Das Spiel im Untergrund: In dem argentinischen Film „Kamchatka“ steht die Zeit fast still. Nur nicht für ein Kind

Der Ernst des Lebens beginnt für Kinder, wenn ihre Eltern plötzlich viel Zeit für sie haben. Das kann nicht ganz mit rechten Dingen zugehen: Wie im Fall des zehnjährigen Harry, der eigentlich in Buenos Aires lebt, sich aber plötzlich in einem Haus mit Garten irgendwo auf dem Land wiederfindet. Es ist 1976, ein Jahr, das für die Geschichte Argentiniens von einschneidender Bedeutung ist, weil die Militärs die Herrschaft im Land übernehmen. In den entscheidenden Wochen müssen eine ganze Menge Menschen in den Untergrund gehen, so auch die Eltern von Harry und seinem Bruder.

Von heute auf morgen zählt nichts mehr, was früher wichtig war: der Beruf der Eltern, die Schule, die Freunde, ja nicht einmal mehr der Name.

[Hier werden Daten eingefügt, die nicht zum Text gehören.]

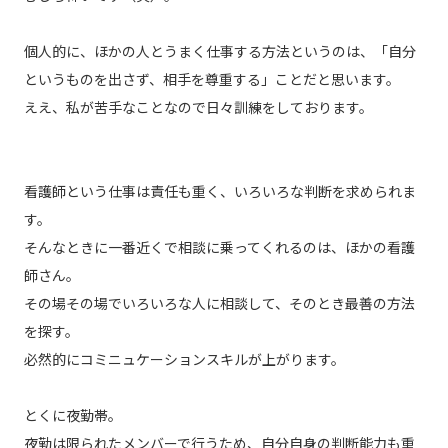
個人的に、ほかの人とうまく仕事する方法というのは、「自分
というものを出さず、相手を尊重する」ことだと思います。
ええ、私が苦手なことなので日々訓練をしております。
看護師という仕事は責任も重く、いろいろな判断を求められま
す。
そんなときに一番近くで相談に乗ってくれるのは、ほかの看護
師さん。
その場その場でいろいろな人に相談して、そのとき最善の方法
を探す。
必然的にコミニュケーションスキルが上がります。
とくに夜勤帯。
夜勤は限られたメンバーで行うため、自分自身の判断能力も重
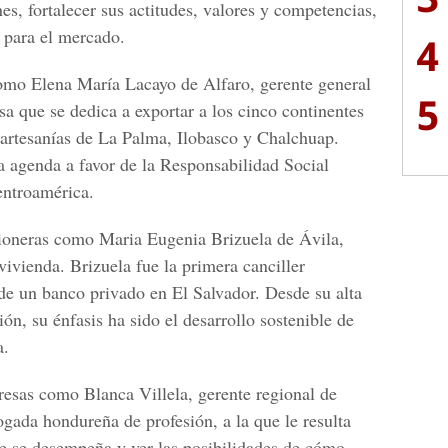
nes, fortalecer sus actitudes, valores y competencias,
r para el mercado.
4
como
Elena María Lacayo de Alfaro, gerente general
5
a que se dedica a exportar a los cinco continentes
y artesanías de La Palma, Ilobasco y Chalchuap.
a agenda a favor de la Responsabilidad Social
entroamérica.
pioneras como Maria Eugenia Brizuela de
Ávila,
vivienda.
Brizuela fue la primera canciller
 de un banco privado en El Salvador. Desde su alta
ón, su énfasis ha sido el desarrollo sostenible de
a.
presas como
Blanca Villela
, gerente regional de
gada hondureña de profesión, a la que le resulta
e se desempeña y ver las posibilidades de cómo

Auch in der Familie gelten nun Pseudonyme, für den kleinen Harry bietet sich der Name des Entfesselungskünstlers Houdini an.

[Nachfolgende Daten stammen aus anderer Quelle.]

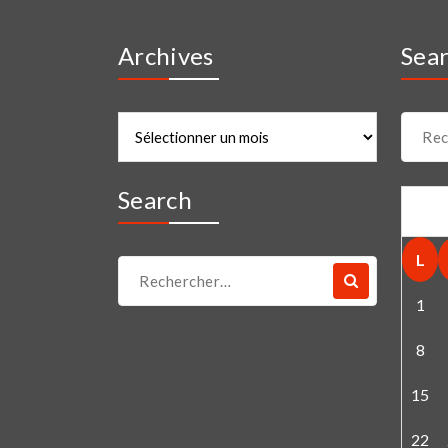
Archives
Sea
Archives
Recher
pour :
Search
L
Recherche
pour :
1
8
15
22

Seinen Titel „Kamchatka“ bekommt der Film von Marcelo Piñeyro von einem Brettspiel, mit dem sich der Vater und der ältere Sohn die Zeit vertreiben: Die ganze Welt steht hier zur Disposition der „Machthaber“, das Begehren richtet sich auf den fernsten Ort, auf die Halbinsel im äußersten Osten von Russland, die im Spiel und im Film als ein kleines gallisches Dorf fungiert. Kamchatka ist uneinnehmbar wie jener Persönlichkeitskern, den kein Gewaltregime erreicht.

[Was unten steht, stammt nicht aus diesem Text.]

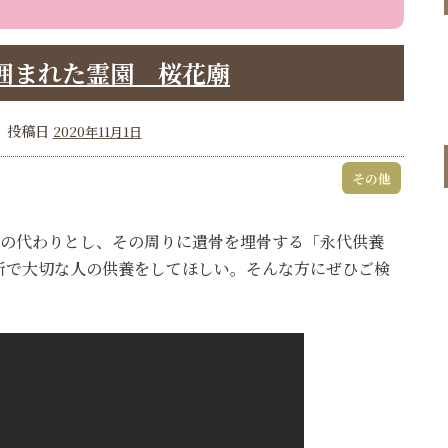
囲まれた霊園 桜花廟
投稿日
2020年11月1日
その他
の代わりとし、その周りに遺骨を埋骨する「永代供養
所で大切な人の供養をしてほしい。そんな方にぜひご検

Marcelo Piñeyro operiert mit Verschiebungen und Umkehrungen – die Eltern versuchen, den Kindern die politische Krise als ein Spiel zu verschlüsseln. Das Land erlebt einen Ausnahmezustand, dem die Familie gewissermaßen spiegelverkehrt ausgesetzt ist – von der äußeren Unsicherheit dringt nur wenig in die abgeschiedene Situation. Die Mutter geht immer wieder ins Dorf, allmählich stellt sich eine neue Normalität ein, die jedoch trügerisch ist. Die Ereignislosigkeit, die nur dem kindlichen Protagonisten nicht so erscheint, ist auch eine mögliche Metapher für die „tote Zeit“ der Diktatur.

So ist der Film „Kamchatka“, der 2003 schon auf der Berlinale zu sehen war, nicht so sehr eine Erinnerung an das Militärregime in Argentinien als eine Meditation darüber, und schließlich ein Requiem auf eine verlorene Generation, an die die inzwischen erwachsen gewordenen Kinder nur noch unwirkliche Erinnerungen haben – unwirklich und bedrängend wie die Grundstimmung dieses Films.